Tüm Emekli Sen Söke Şube Yürütme Kurulu Başkanı Celal Gümüş 13 Milyon emeklinin sesi ve kulağı olan, emeklilerin hakları için mücadele eden Tüm Emekliler Sendikası ile ilgili bir basın açıklaması yayınladı. Başkan Gümüş açıklamasında " En son 1 Nisan’da alanlara çıkarak, pandemiyle birlikte % 50’ye varan enflasyonla baş etmeye çalışan emeklilerimize ek zam yapılsın, bayram ikramiyeleri bir maaş tutarına yükseltilsin diyerek tüm ülkede eş zamanlı basın açıklaması yaptık. Ancak bu tür çıkışlarımız idarenin hoşuna gitmedi. Düğmeye basıldı." dedi
Tüm Emekli Sen Söke Şube Yürütme Kurulu Başkanı Celal Gümüş sözlerine şöyle devam etti:
Esasen hukukun bir baskı aracı olarak kullanılması, sendikamız Tüm Emekliler Sendikası’nın, kurulduğu günden beri karşılaştığı bir sorundur.

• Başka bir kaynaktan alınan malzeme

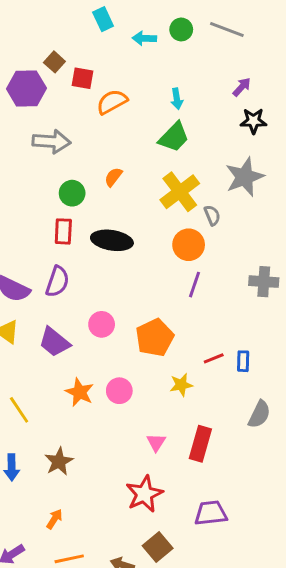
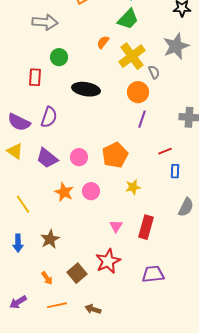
orange semicircle: (113, 177) -> (103, 42), moved
red rectangle: (63, 231) -> (35, 77), moved
pink circle: (102, 324) -> (79, 157), moved
red line: (214, 358) -> (165, 151), moved
orange arrow: (54, 519) -> (47, 278), turned 112
brown square: (158, 547) -> (77, 273), moved

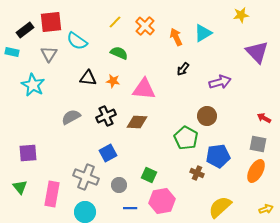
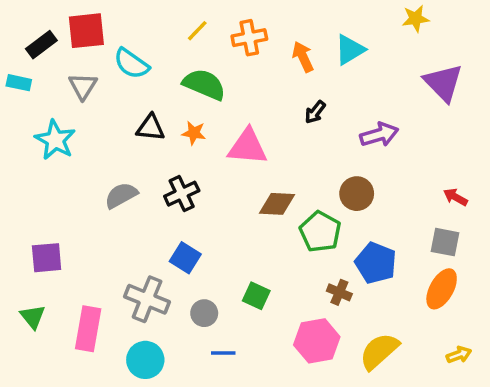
orange cross: (145, 26) -> (249, 38), turned 36
green semicircle: (119, 53) -> (204, 84), size x1.4
brown diamond: (137, 122) -> (277, 204), moved
blue square: (108, 153) -> (185, 258), turned -30
blue pentagon: (218, 156) -> (376, 263), turned 30
pink hexagon: (162, 201) -> (317, 341), moved

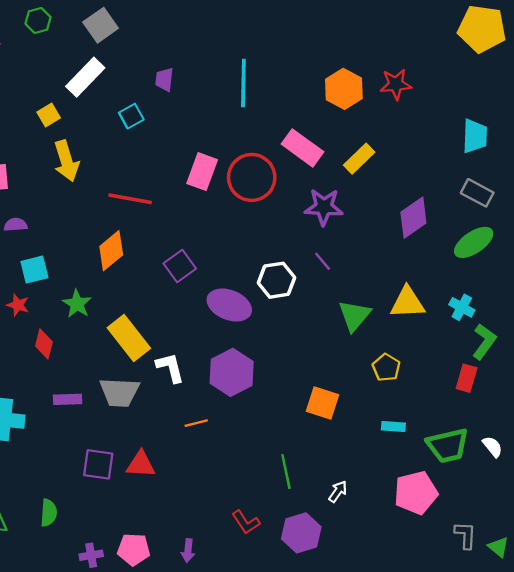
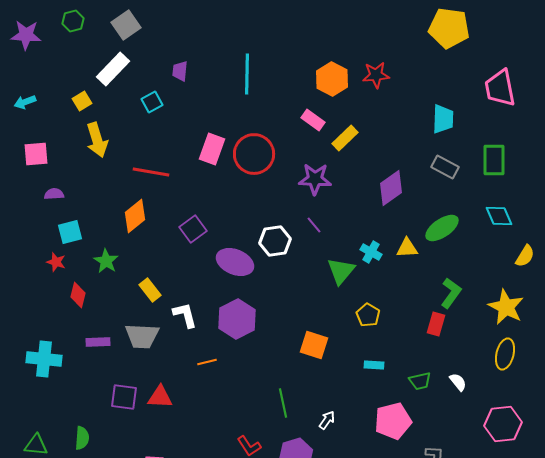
pink rectangle: (302, 148) -> (313, 120), moved, size x0.7
green ellipse: (474, 242) -> (442, 228), moved
yellow triangle: (408, 303) -> (407, 248), moved, size x0.7
cyan cross: (462, 307) -> (371, 252), moved
yellow rectangle: (129, 338) -> (150, 290), size x0.6
green trapezoid: (448, 445) -> (420, 381), size x0.6

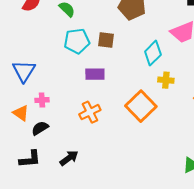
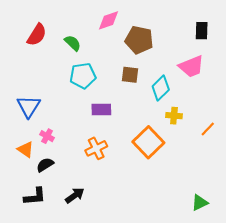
brown square: (106, 40) -> (130, 75), moved
pink cross: (42, 100) -> (47, 136), turned 32

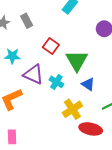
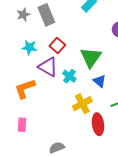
gray rectangle: (27, 21) -> (46, 15), size x1.5
red square: (51, 46) -> (57, 45), moved
red ellipse: (91, 129) -> (98, 124), turned 65

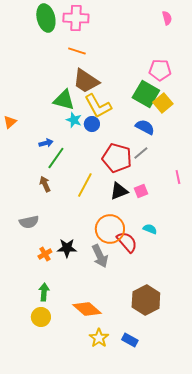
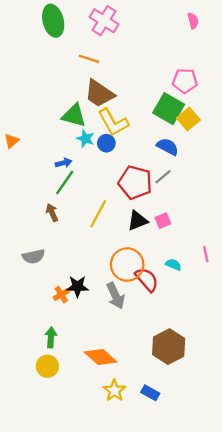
pink cross: (76, 18) -> (104, 21), moved, turned 30
blue arrow: (46, 143) -> (64, 163), moved
pink line: (178, 177) -> (206, 254), moved
orange cross: (45, 254) -> (61, 295), moved

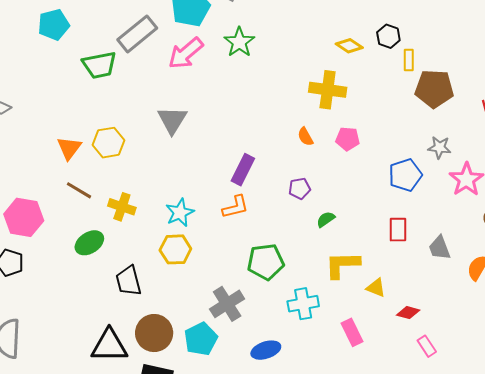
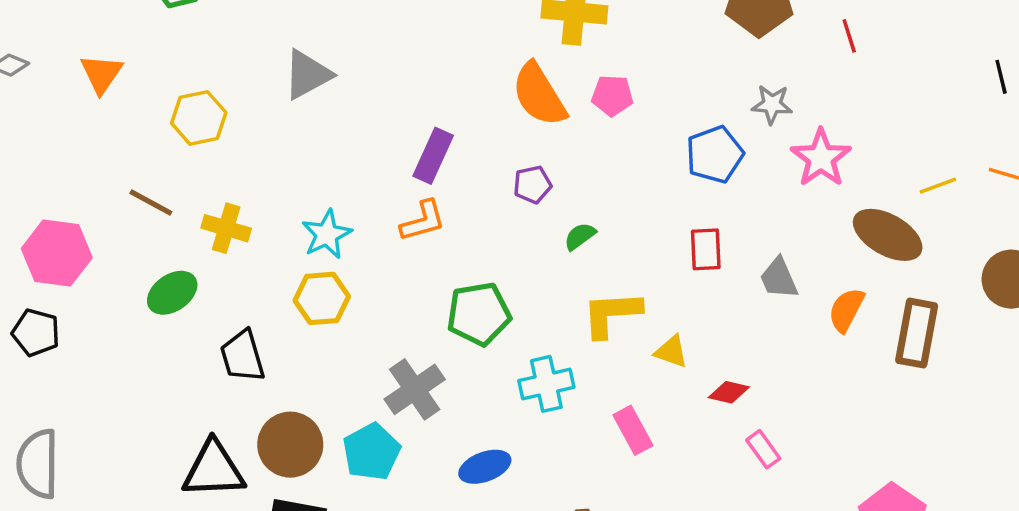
gray triangle: (172, 120) -> (308, 75), turned 32
orange semicircle: (305, 137) -> (539, 95), size x2.0
orange triangle: (69, 148) -> (101, 74), moved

20 Şubat 2017 de kuruluş evraklarını Ankara Valiliği’ne verdiğimiz halde Valilik keyfi bir tutumla, bu başvuruyu reddetmiş ancak yaşanan mahkeme sürecinden sonra sendikamıza kütük numarası verilmiştir.
Başvuru konusunda mahkemenin lehimize verdiği karara rağmen Valilik, 34. İş Mahkemesi nezdinde kapatılma istemli dava açmış, İş Mahkemesi’nin aleyhimize verdiği karar ise İstinaf Mahkemesi’ne taşınmış ve İstinaf Mahkemesi kapatma kararını bozarak “Emeklilerin sendika kurma hakkı olduğundan” hareketle lehimize sonuçlandırmıştır.
Hukuk ve yasaların evrensel insanlık değerleri içermesi gerektiğini unutan idare Hukukun kendi emri altında olması gerektiğini savunan bir yaklaşımla bu kararı da Yargıtay’a göndermiş, Yargıtay bozma kararı vererek dosyayı yeniden görüşmesi için İstinaf Mahkemesi’ne geri göndermiştir.
Buna ilişkin mahkeme 30 Nisan 2021 tarihinde saat 10.00 da görülecekti.
Bu tarih pandemi için tam kapanma dönemine denk geldiğinden ertelendi. Ertelenen mahkeme 21 Mayıs 2021 Perşembe günü saat 10:45’te görülecektir.
Yargıtay’ın verdiği bozma kararı, açıkça idarenin isteğinin hukukun üstünde olduğunun ve Uluslararası sözleşme ve hukukun tanınmadığının açık bir göstergesidir.
Bu karar hukuki değil, siyasi bir karardır.
Bu karar İdarenin her istediğini yaptırma niyetinin bir göstergesidir.
Bu kararın örgütlenme hakkının kullanılmasına yönelik bir engel olduğu açıktır.
Hukukun üstünlüğünün hala geçerli olduğuna, buna uyan yargıçların olduğuna inanmak istiyoruz.
İdarenin ve idarenin gözüne bakan mahkemelerin her türlü engelleme yasaklama, görmezden gelme girişimlerine rağmen herkes şunu iyi bilsin Tüm Emekliler Sendikası emeklilerin ekonomik demokratik hakları için mücadelesini her şartta yükselterek sürdürecektir. Bu iş burada bitmeyecektir. Daha fazla emekli çevresiyle, daha kitlesel yeniden var olacağız. Ta ki Sosyal Güvenlik Kurumu ile emekliler sendikası toplu sözleşme masasına oturuncaya kadar.